At the last elections Mayor Goff promised he would make efficiency gains in Auckland Council of between 3 to 6 per cent saving $72 million a year.

Internal documents reveal that Goff only found 0.3% in spending cuts. If that isn’t bad enough half of that was from Auckland Transport, which was done by capitalising some opex. Only 0.03% came from savings from within the parent Council organisation itself. That is an epic fail.

So the Mayor has relaunched his efforts announcing a Value-for-Money study boasting $373 million in potential savings. Goff said in his press statements that the savings would be reinvested into vital services and infrastructure for Auckland.

The $373 million is for identified potential savings over a 10-year period. To put that into context that’s $37.5 million of possible savings a year, or 1% in theoretical savings. It is another epic fail because until these savings hit the financial statements Aucklanders can have little faith that they will ever be delivered.

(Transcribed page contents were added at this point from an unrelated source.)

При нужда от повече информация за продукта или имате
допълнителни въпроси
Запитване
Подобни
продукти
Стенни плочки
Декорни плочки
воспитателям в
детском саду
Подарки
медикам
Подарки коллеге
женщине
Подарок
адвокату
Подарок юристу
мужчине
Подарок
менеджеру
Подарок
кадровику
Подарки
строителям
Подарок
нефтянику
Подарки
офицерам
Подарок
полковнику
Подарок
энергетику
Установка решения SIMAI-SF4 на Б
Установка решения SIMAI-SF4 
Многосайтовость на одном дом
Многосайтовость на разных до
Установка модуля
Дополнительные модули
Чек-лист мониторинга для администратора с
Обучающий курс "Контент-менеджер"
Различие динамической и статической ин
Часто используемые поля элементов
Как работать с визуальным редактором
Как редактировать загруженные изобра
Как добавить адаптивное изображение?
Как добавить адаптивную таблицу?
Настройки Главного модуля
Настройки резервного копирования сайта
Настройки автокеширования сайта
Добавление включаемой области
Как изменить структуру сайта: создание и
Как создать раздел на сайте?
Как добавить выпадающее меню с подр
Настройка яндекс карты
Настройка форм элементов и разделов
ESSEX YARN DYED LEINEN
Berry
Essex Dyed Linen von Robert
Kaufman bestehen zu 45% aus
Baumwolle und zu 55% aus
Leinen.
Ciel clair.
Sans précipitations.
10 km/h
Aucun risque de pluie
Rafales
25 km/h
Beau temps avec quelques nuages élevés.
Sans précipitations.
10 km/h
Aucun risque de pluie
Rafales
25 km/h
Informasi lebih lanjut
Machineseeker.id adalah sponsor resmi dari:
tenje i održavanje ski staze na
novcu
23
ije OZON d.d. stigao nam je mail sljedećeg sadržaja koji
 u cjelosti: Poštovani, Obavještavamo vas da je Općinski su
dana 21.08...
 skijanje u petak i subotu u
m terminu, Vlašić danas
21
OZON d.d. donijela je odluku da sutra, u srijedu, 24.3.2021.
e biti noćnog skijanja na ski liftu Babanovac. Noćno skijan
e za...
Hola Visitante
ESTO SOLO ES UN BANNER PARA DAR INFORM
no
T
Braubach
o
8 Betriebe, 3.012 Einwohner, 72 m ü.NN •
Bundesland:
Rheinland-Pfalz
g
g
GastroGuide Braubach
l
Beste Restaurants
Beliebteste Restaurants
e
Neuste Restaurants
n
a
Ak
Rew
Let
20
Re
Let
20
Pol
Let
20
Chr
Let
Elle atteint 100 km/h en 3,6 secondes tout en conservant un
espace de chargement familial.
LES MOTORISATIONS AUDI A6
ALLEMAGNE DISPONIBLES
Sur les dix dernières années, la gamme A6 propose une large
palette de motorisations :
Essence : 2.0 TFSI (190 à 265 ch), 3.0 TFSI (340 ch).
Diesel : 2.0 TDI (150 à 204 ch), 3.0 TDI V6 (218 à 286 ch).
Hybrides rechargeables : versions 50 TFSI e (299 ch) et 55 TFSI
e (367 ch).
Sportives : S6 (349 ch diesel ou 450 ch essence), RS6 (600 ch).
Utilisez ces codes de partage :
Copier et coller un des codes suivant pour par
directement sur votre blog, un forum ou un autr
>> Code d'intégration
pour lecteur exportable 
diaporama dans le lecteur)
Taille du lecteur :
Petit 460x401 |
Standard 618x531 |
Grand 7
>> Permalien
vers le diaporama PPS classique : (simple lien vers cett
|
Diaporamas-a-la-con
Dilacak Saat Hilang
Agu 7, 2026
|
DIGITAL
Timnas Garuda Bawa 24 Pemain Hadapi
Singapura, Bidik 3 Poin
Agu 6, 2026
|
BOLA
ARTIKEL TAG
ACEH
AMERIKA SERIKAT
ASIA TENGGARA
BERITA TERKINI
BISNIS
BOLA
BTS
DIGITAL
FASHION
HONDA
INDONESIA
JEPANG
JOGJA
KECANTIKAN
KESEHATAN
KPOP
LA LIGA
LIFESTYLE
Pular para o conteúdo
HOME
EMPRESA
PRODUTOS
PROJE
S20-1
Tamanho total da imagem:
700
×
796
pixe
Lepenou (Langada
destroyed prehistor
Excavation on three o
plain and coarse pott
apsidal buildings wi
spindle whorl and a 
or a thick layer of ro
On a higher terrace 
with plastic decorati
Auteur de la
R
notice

Alarm bells should be ringing about Council’s ability to deliver, signalled by the wages blowout at Auckland Council. For another consecutive year the wages bill has blown out by $42 million to $853 million. The equivalent of a 3% rates increase just to compensate for the poor financial management around delivering to budget.
Alarm bells

The previous three years has seen the wage budget exceeded by $32m, $63m and $50m. How on earth can Aucklanders trust the Council to be responsible with their money. Mr Goff has failed to deliver any meaningful changes to the Council’s overspending culture or to improve its ability to deliver on targets.

So perhaps it’s not surprising that thoughtful commentators from across the political spectrum are speaking out about an Auckland Council that is perceived to be becoming increasingly ineffective, undemocratic and misguided.

With promises not kept the Mayor’s new plan is to tax Aucklanders. Council actually needs to stop wasting money and make the 3% to 6% savings, rather than putting its hands deeper into ratepayers pockets.

Housing affordability will see the most disadvantaged families carry the biggest burden from applied fuel taxes and targeted rates. The Mayor’s inability to secure in-house budgetary savings is set to punish those who can least afford it. Council is losing its way.

Perhaps all the extra revenue raising would be acceptable to Aucklanders if the promises to cut wasteful spending, to find promised efficiencies, and to have any savings directed into infrastructure had happened. But none of this has happened.

Aucklanders understand there are questions around huge funding shortfalls. However, the Council’s proposed budget has no timely solutions for these, which is plainly not an acceptable answer for Auckland.